Understanding Scientific Theories

  • Distinction from Everyday Language: It is crucial not to confuse the scientific meaning of "theory" with its colloquial use, where it might imply a speculative idea or an educated guess.
  • Scientific Definition: A scientific theory is a broad, overarching explanation or hypothesis that is extraordinarily well-supported by a massive body of observations and rigorous experiments.
  • Characteristics and Utility:
    • Theories are robust explanations widely considered to be correct.
    • They explain a vast array of observations and phenomena.
    • They are immensely useful because they provide a comprehensive framework for understanding the world.
    • Confirmation of Predictions: A key characteristic of a correct theory is that many predictions derived from it should be consistently confirmed through further research and experimentation.
  • Example: The Theory of Natural Selection: This theory explains why organisms are so well adapted to their particular environments (e.g., the mouse coat color example). It is also one of the fundamental mechanisms explaining how organisms evolve over time.

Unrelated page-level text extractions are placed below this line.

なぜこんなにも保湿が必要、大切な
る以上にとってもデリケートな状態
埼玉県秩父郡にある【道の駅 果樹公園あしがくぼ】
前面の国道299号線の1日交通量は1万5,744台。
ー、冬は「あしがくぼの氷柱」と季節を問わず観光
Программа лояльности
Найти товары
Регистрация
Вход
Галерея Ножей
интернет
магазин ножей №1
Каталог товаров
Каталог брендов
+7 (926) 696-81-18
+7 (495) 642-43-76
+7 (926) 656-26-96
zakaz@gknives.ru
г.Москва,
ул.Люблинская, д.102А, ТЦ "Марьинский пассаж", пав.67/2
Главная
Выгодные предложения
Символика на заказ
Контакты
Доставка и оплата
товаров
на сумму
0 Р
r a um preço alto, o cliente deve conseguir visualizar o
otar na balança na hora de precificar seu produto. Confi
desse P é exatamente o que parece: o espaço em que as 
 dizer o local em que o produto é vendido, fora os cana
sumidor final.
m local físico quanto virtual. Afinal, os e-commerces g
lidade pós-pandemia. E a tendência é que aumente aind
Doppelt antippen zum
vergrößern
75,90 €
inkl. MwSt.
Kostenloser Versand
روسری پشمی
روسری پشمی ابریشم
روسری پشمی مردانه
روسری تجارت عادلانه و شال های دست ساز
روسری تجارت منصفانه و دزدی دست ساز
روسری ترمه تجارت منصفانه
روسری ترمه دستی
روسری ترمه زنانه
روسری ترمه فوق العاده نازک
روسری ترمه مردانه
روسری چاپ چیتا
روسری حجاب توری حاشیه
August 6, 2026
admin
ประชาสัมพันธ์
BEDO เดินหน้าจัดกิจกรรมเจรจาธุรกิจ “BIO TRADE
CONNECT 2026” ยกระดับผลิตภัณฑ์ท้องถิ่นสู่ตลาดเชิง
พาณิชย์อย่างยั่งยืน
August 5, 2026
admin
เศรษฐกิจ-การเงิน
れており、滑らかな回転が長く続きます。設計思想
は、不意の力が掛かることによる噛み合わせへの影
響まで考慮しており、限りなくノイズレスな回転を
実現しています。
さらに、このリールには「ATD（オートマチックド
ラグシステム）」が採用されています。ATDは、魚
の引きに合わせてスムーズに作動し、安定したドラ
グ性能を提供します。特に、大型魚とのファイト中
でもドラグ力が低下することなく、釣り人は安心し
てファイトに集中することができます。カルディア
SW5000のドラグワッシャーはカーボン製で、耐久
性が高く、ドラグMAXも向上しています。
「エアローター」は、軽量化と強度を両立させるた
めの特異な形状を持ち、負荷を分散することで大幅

Example: Cellular Theory of Life

  • Core Tenets:
    1. All known living things are fundamentally made from cells. (This implies that entities like viruses, which are not cellular, are often not considered truly "living" within this framework).
    2. All existing cells originate exclusively from pre-existing cells (i.e., they do not arise spontaneously from non-cellular matter).
  • Predictions from Cellular Theory:
    1. If a new living organism is discovered, it is predicted that it will invariably be composed of cells.
    2. Observations of new cell formation will only ever show them being created through some form of cell division (e.g., mitosis, meiosis, binary fission).
  • The consistent confirmation of such predictions reinforces the strength and utility of the Cellular Theory.